这里的注释写的还算详细,我这里文字就简单描述一下都做了哪些事情:
1、收到的epoch是不是比当前选举的epoch要大,如果大那么代表是新一轮选举,如果小的话代表着收到的投票是无效的,清除收到的投票。
2、然后进行选举算法

  • 收到的epoch大于当前的epoch 胜出选举
  • 如果收到的epoch等于当前epoch,那么收到的zxid大于当前zxid胜出选举
  • 如果收到的epoch等于当前epoch,zxid也等于当前zxid,那么收到的myid大于当前myid的胜出选举

下面我来看下代码
totalOrderPredicate()方法是算法入口

/*
     * We return true if one of the following three cases hold:
        * 1- New epoch is higher
        * 收到的epoch大于当前的epoch 胜出选举
        * 2- New epoch is the same as current epoch, but new zxid is higher
        * 如果收到的epoch等于当前epoch,那么收到的zxid大于当前zxid胜出选举
        * 3- New epoch is the same as current epoch, new zxid is the same
        *  as current zxid, but server id is higher.
        * 如果收到的epoch等于当前epoch,zxid登录当前zxid,
       * 那么收到的myid大于当前myid的胜出选举
       */
       if(totalOrderPredicate(n.leader, n.zxid, n.peerEpoch,
              getInitId(), getInitLastLoggedZxid(), getPeerEpoch())) {
          updateProposal(n.leader, n.zxid, n.peerEpoch); //把胜出的消息更新到投票提议中
       } else {  //如果收到消息没有胜出,那么选择当前的消息更新到投票提议中
           updateProposal(getInitId(),
                   getInitLastLoggedZxid(),
                   getPeerEpoch());
       }

我们进入这个算法去看看

protected boolean totalOrderPredicate(long newId, long newZxid,
		 long newEpoch, long curId, long >curZxid, long curEpoch) {
       LOG.debug("id: " + newId + ", proposed id: " + curId + ", zxid: 0x" +
               Long.toHexString(newZxid) + ", proposed zxid: 0x" +
                Long.toHexString(curZxid));
       if(self.getQuorumVerifier().getWeight(newId) == 0){
          return false;
       }
      /*
      * We return true if one of the following three cases hold:
      * 1- New epoch is higher
      * 2- New epoch is the same as current epoch, but new zxid is higher
      * 3- New epoch is the same as current epoch, new zxid is the same
      *  as current zxid, but server id is higher.
      */

     return ((newEpoch > curEpoch) ||
              ((newEpoch == curEpoch) &&
               ((newZxid > curZxid) || ((newZxid == curZxid) && (newId > curId)))));
   }

看到return这段代码了吗?是不是很简单就能看懂。
还没有完,这里只是看到了选举算法的判断,判断结束之后,如果收到投票胜出,那么根据收到的投票更新我们的提议。
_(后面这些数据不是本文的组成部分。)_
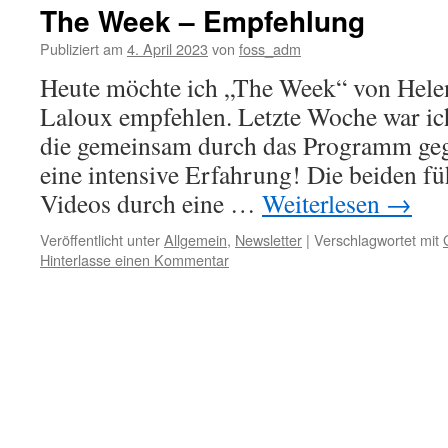
The Week – Empfehlung
Publiziert am
4. April 2023
von
foss_adm
Heute möchte ich „The Week“ von Hele
Laloux empfehlen. Letzte Woche war ich
die gemeinsam durch das Programm gega
eine intensive Erfahrung! Die beiden fü
Videos durch eine …
Weiterlesen
→
Veröffentlicht unter
Allgemein
,
Newsletter
|
Verschlagwortet mit
Hinterlasse einen Kommentar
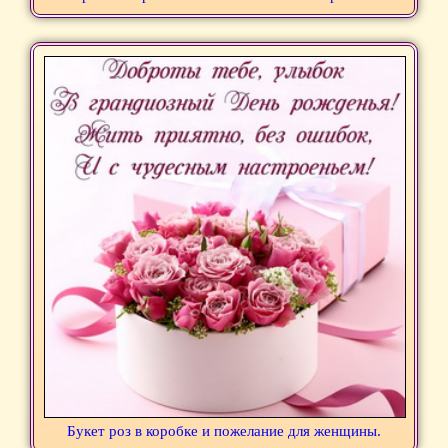
Букет роз в коробке и пожелание для женщины.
如果收到消息没有胜出,那么选择当前的消息更新到投票提议中
更新完之后,执行sendNotifications();方法,发送我们的投票消息。
结束了吗?并没有接着往下看

994行附近,有这么一行代码

recvset.put(n.sid, new Vote(n.leader, n.zxid, n.electionEpoch, n.peerEpoch));

recvset还记得这个东西吗?在最开始的时候定义两个HashMap,一个存储收到的投票,一个存储投票结果
然后又做了一次判断

if (termPredicate(recvset,
	        new Vote(proposedLeader, proposedZxid,
	                 logicalclock.get(), proposedEpoch))) {
	
	     // Verify if there is any change in the proposed leader
	     while((n = recvqueue.poll(finalizeWait,
	             TimeUnit.MILLISECONDS)) != null){
	         if(totalOrderPredicate(n.leader, n.zxid, n.peerEpoch,
	                 proposedLeader, proposedZxid, proposedEpoch)){
	             recvqueue.put(n);//获得最新的记过
	             break;
	         }
	     }
	
	     /*
	      * This predicate is true once we don't read any new
	      * relevant message from the reception queue
	      */
	     if (n == null) {
	         self.setPeerState((proposedLeader == self.getId()) ?
	                 ServerState.LEADING: learningState());
	
	         Vote endVote = new Vote(proposedLeader,
	                 proposedZxid, proposedEpoch);
	         leaveInstance(endVote);
	         return endVote;
	     }
	 }

termPredicate方法做了些什么事情呢?我们先看一下这个方法的入参都是什么
recvset 这个刚刚看到了,存储的是接收到的投票
new Vote(proposedLeader, proposedZxid, logicalclock.get(), proposedEpoch) 这个就是创建一个Vote对象呗,这个应该能够明白
接着我们去看一下termPredicate方法

private boolean termPredicate(HashMap<Long, Vote> votes, Vote vote) {
      SyncedLearnerTracker voteSet = new SyncedLearnerTracker();
       voteSet.addQuorumVerifier(self.getQuorumVerifier());
      if (self.getLastSeenQuorumVerifier() != null
             && self.getLastSeenQuorumVerifier().getVersion() > self
                      .getQuorumVerifier().getVersion()) {
           voteSet.addQuorumVerifier(self.getLastSeenQuorumVerifier());
       }

      /*
       * First make the views consistent. Sometimes peers will have different zxids for a server depending >on timing.
       */
     //遍历已经收到的投票结果是否有等于当前投票提议的。如果有把当前投票放入到ack中
    for (Map.Entry<Long, Vote> entry : votes.entrySet()) {
        if (vote.equals(entry.getValue())) {
           voteSet.addAck(entry.getKey());
      }
   }
  //判断票数是否过半
 return voteSet.hasAllQuorums();
}

这个方法重要的做了两件事
1、voteSet.addAck(entry.getKey())
遍历已经收到的投票结果是否有等于当前投票提议的。如果有把当前投票放入到voteSet的ack中
2、voteSet.hasAllQuorums();判断票数是否过半
voteSet是SyncedLearnerTracker类。

先看一下voteSet.addAck(entry.getKey())

public boolean addAck(Long sid) {
      boolean change = false;
      for (QuorumVerifierAcksetPair qvAckset : qvAcksetPairs) {
           if (qvAckset.getQuorumVerifier().getVotingMembers().containsKey(sid)) {
              qvAckset.getAckset().add(sid);
               change = true;
           }
       }
       return change;
   }

这个判断是干什么的先不去管,我们看判断里面的内容 qvAckset.getAckset().add(sid);
然后发现走的是个静态内部类,的getAckset()方法,这个方法里返回了一个HashSet,然后调用HashSet的add方法。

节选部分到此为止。